Il gazpacho può essere tanto consumato in un bicchiere come una bevanda, quanto in un piatto come antipasto. Di sicuro però prima di diventare di moda nasce come cibo contadino consumato in quella Spagna del Sud povera e rurale raccontata in uno splendido reportage fotografico negli Anni 50 dal futuro regista cinematografico Carlos Saura (le sue immagini che aiutano a capire la cultura del gazpacho, si possono vedere al museo Cerralbo di Madrid fino al 3 settembre).
Il nome «gazpacho» (che deriverebbe da un accadico «kasapu»: frantumare) ha avuto fortuna anche al di là del piatto: è stato assunto da un gruppo rock norvegese e si chiama così anche un famoso festival di flamenco che si tiene da 51 anni in Andalusia. Il successodel gazpacho in Italia e più in generale in Europa si può invece legare anche alla generazione Erasmus: sono i ragazzi che dal 1987 vanno a studiare a Madrid, Barcellona o Siviglia a portarsi a casa il ricordo e il gusto del gazpacho. Se ci fate caso Erasmus nasce nel 1987, il film di Almodóvar è del 1988: la Spagna è uscita da più di un decennio dal franchismo e anche la zuppa fredda diventa una sorta di ambasciatore della nuovo Paese democratico e della sua energia, capace di esportare con la «movida» anche la voglia di tirar tardi.

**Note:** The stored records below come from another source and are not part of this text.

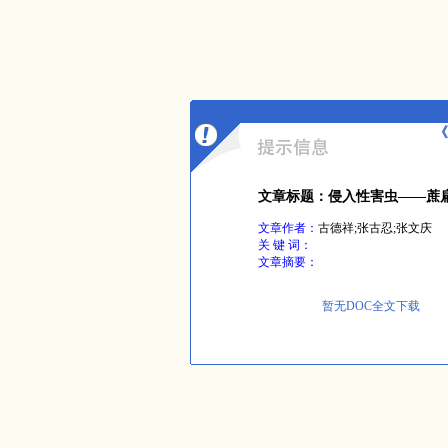
《
文章标题：侵入性害虫——蔗
文章作者：
古德祥;张古忍;张文庆
关 键 词：
文章摘要：
暂无DOC全文下载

Proprio perché simbolo della nuova Spagna il gazpacho non poteva essere ignorato dal Copernico della gastronomia, Ferran Adriá: il rivoluzionario chef catalano del Bulli già nel 1989 lancia una ricetta del gazpacho con il «bogavante», ossia l’astice. E Joan Roca che da Adriá ha ereditato (al Celler de Can Roca di Girona) per alcuni anni la palma di migliore chef del mondo, proprio il mese scorso proponeva su «La Vanguardia» una nuova ricetta del gazpacho con le ciliegie: d’altronde Biscuter, fidato collaboratore di Pepe Carvalho ne gustava nel romanzo «L’uomo della mia vita» una versione alle fragole.